Activity >>
Your answer should be every line below that includes the word "форуму".
..........
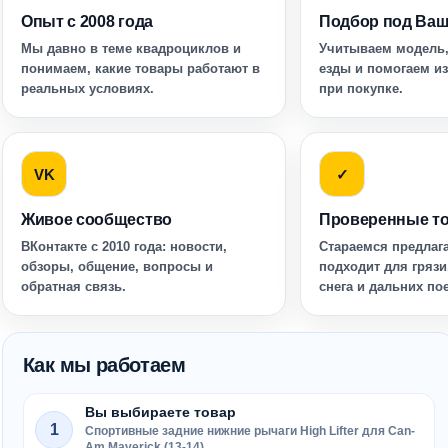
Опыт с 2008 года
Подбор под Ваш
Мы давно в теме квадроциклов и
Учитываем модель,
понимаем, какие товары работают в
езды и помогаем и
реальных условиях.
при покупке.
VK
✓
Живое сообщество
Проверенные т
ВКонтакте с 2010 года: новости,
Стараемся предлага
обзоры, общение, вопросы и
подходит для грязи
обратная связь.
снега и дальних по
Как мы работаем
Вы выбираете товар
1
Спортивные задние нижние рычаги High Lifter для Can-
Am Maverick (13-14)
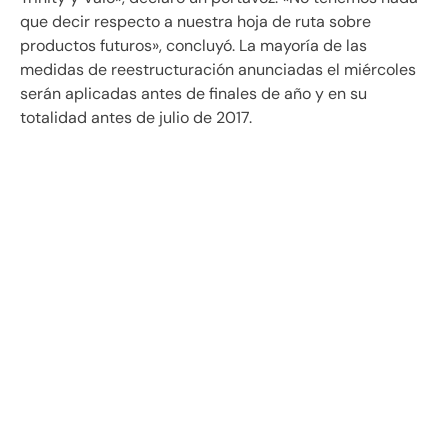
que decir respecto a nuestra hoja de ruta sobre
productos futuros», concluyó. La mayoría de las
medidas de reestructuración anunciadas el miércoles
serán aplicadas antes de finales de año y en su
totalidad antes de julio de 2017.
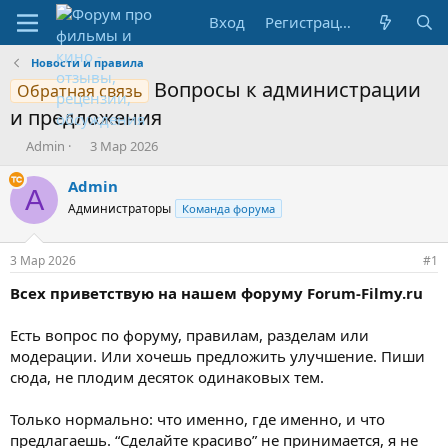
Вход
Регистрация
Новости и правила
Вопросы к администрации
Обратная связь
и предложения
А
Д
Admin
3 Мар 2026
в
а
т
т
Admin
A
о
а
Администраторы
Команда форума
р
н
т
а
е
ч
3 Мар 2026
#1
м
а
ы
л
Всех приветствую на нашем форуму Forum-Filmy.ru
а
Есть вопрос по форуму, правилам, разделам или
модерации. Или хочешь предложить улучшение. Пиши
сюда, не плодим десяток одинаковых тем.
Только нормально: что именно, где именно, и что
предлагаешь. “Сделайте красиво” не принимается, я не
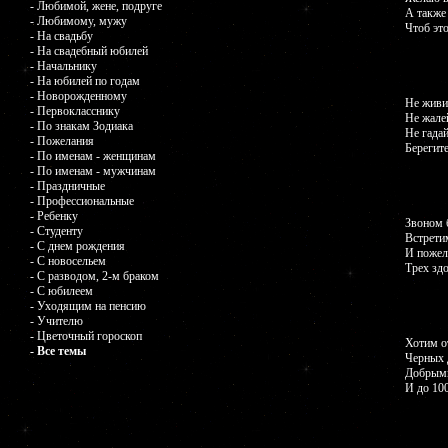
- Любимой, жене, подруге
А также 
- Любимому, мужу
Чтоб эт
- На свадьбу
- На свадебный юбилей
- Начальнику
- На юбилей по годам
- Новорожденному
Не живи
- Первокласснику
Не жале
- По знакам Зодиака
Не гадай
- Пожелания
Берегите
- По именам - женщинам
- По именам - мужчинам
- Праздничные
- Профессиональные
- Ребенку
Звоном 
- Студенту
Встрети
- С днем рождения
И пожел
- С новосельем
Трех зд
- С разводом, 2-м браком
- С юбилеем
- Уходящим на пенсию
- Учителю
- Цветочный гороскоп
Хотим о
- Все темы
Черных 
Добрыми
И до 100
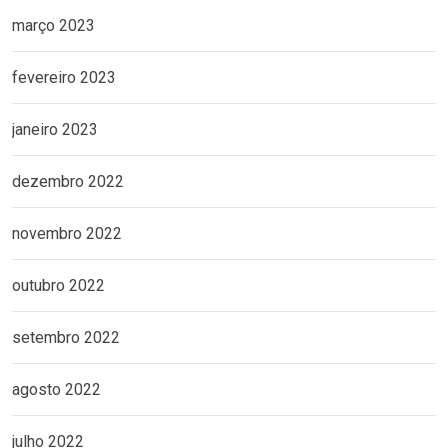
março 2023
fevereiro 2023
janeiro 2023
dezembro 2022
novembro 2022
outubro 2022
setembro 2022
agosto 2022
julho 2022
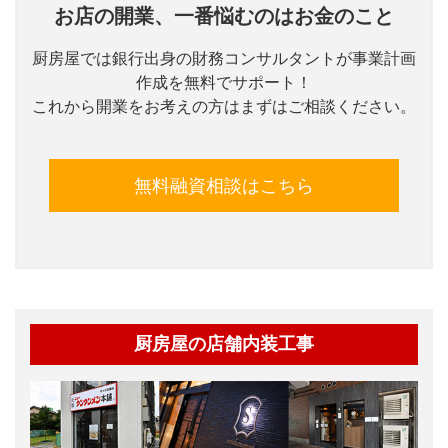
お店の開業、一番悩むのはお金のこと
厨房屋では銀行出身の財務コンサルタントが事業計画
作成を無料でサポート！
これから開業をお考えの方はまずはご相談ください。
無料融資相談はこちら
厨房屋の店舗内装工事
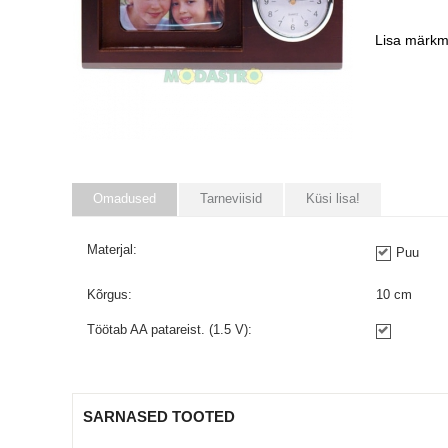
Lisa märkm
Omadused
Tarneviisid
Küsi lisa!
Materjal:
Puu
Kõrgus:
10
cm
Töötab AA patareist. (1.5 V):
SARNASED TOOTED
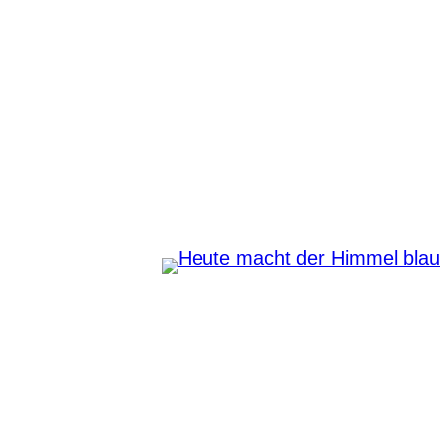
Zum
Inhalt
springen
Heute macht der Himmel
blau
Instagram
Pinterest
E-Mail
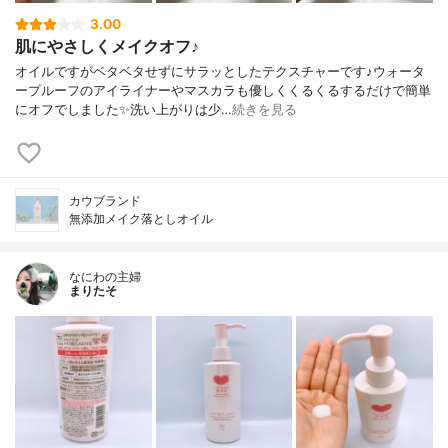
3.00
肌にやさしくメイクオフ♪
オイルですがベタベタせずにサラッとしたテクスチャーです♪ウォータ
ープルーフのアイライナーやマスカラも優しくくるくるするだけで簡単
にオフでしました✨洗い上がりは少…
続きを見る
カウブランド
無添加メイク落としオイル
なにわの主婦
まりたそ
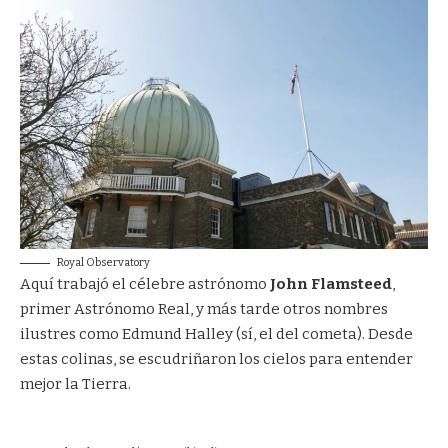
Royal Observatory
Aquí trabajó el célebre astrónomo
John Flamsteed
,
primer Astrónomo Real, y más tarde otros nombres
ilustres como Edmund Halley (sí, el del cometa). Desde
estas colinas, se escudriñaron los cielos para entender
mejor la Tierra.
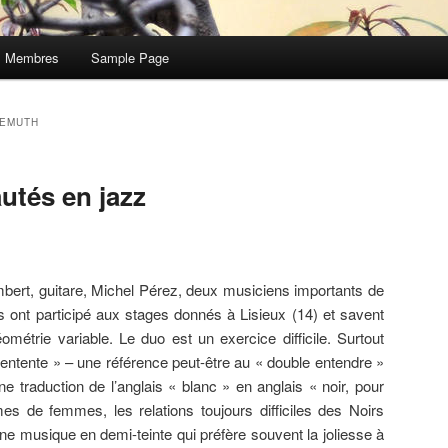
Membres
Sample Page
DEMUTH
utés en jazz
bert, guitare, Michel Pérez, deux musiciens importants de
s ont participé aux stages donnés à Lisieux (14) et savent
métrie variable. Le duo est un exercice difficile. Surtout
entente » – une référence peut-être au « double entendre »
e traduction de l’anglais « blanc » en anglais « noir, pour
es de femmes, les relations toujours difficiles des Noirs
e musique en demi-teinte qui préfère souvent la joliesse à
..........
Exercise answer >>
Всех приветствую на нашем форуму Forum-Filmy.ru
Есть вопрос по форуму, правилам, разделам или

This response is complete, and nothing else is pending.